⟨

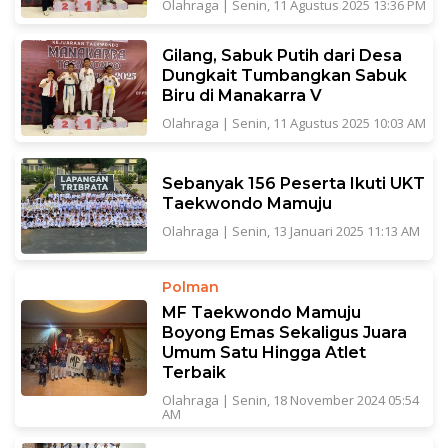
Olahraga
|
Senin, 11 Agustus 2025 13:36 PM
Gilang, Sabuk Putih dari Desa
Dungkait Tumbangkan Sabuk
Biru di Manakarra V
Olahraga
|
Senin, 11 Agustus 2025 10:03 AM
Sebanyak 156 Peserta Ikuti UKT
Taekwondo Mamuju
Olahraga
|
Senin, 13 Januari 2025 11:13 AM
Polman
MF Taekwondo Mamuju
Boyong Emas Sekaligus Juara
Umum Satu Hingga Atlet
Terbaik
Olahraga
|
Senin, 18 November 2024 05:54
AM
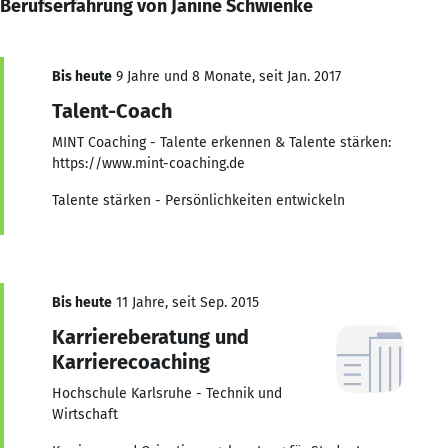
Berufserfahrung von Janine Schwienke
Bis heute
9 Jahre und 8 Monate, seit Jan. 2017
Talent-Coach
MINT Coaching - Talente erkennen & Talente stärken:
https://www.mint-coaching.de
Talente stärken - Persönlichkeiten entwickeln
Bis heute
11 Jahre, seit Sep. 2015
Karriereberatung und
Karrierecoaching
Hochschule Karlsruhe - Technik und
Wirtschaft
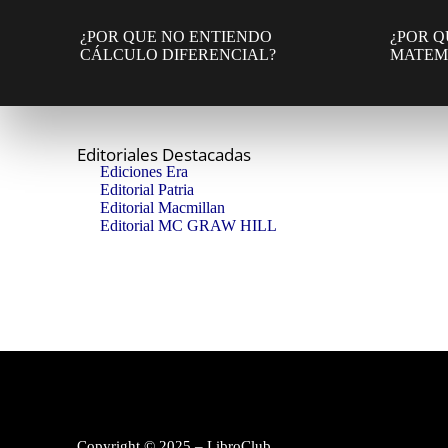
¿POR QUE NO ENTIENDO
¿POR Q
CÁLCULO DIFERENCIAL?
MATEM
Editoriales Destacadas
Ediciones Era
Editorial Patria
Editorial Macmillan
Editorial MC GRAW HILL
Copyright © 2025 – LibroClub.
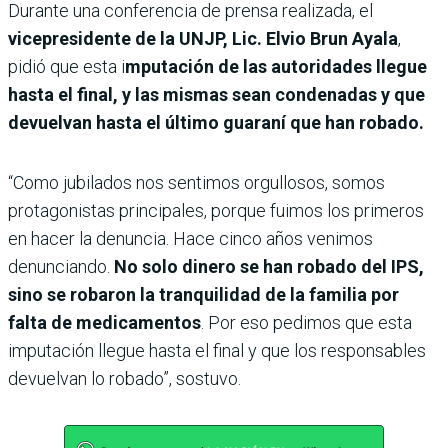
Durante una conferencia de prensa realizada, el
vicepresidente de la UNJP, Lic. Elvio Brun Ayala
,
pidió que esta i
mputación de las autoridades llegue
hasta el final, y las mismas sean condenadas y que
devuelvan hasta el último guaraní que han robado.
“Como jubilados nos sentimos orgullosos, somos
protagonistas principales, porque fuimos los primeros
en hacer la denuncia. Hace cinco años venimos
denunciando.
No solo dinero se han robado del IPS,
sino se robaron la tranquilidad de la familia por
falta de medicamentos
. Por eso pedimos que esta
imputación llegue hasta el final y que los responsables
devuelvan lo robado”, sostuvo.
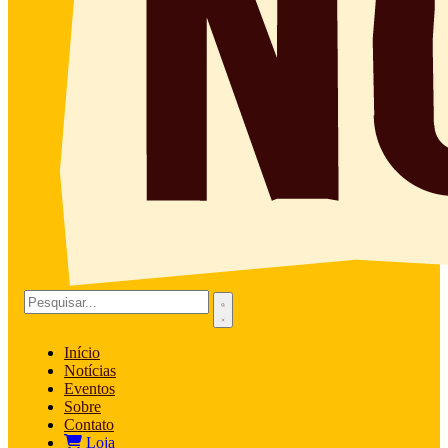
Início
Notícias
Eventos
Sobre
Contato
Loja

⟩

What you have to do
The whole listing above is to be printed again exactly; pictures stay out of it.

Answer to this exercise
Olahraga
|
Senin, 11 Agustus 2025 13:36 PM
Gilang, Sabuk Putih dari Desa
Dungkait Tumbangkan Sabuk
Biru di Manakarra V
Olahraga
|
Senin, 11 Agustus 2025 10:03 AM
Sebanyak 156 Peserta Ikuti UKT
Taekwondo Mamuju
Olahraga
|
Senin, 13 Januari 2025 11:13 AM
Polman
MF Taekwondo Mamuju
Boyong Emas Sekaligus Juara
Umum Satu Hingga Atlet
Terbaik
Olahraga
|
Senin, 18 November 2024 05:54
AM
Berufserfahrung von Janine Schwienke
Bis heute
9 Jahre und 8 Monate, seit Jan. 2017
Talent-Coach
MINT Coaching - Talente erkennen & Talente stärken:
https://www.mint-coaching.de
Talente stärken - Persönlichkeiten entwickeln
Bis heute
11 Jahre, seit Sep. 2015
Karriereberatung und
Karrierecoaching
Hochschule Karlsruhe - Technik und
Wirtschaft
¿POR QUE NO ENTIENDO
¿POR Q
CÁLCULO DIFERENCIAL?
MATEM
Editoriales Destacadas
Ediciones Era
Editorial Patria
Editorial Macmillan
Editorial MC GRAW HILL
Copyright © 2025 – LibroClub.
Durante una conferencia de prensa realizada, el
vicepresidente de la UNJP, Lic. Elvio Brun Ayala
,
pidió que esta i
mputación de las autoridades llegue
hasta el final, y las mismas sean condenadas y que
devuelvan hasta el último guaraní que han robado.
“Como jubilados nos sentimos orgullosos, somos
protagonistas principales, porque fuimos los primeros
en hacer la denuncia. Hace cinco años venimos
denunciando.
No solo dinero se han robado del IPS,
sino se robaron la tranquilidad de la familia por
falta de medicamentos
. Por eso pedimos que esta
imputación llegue hasta el final y que los responsables
devuelvan lo robado”, sostuvo.
Início
Notícias
Eventos
Sobre
Contato
Loja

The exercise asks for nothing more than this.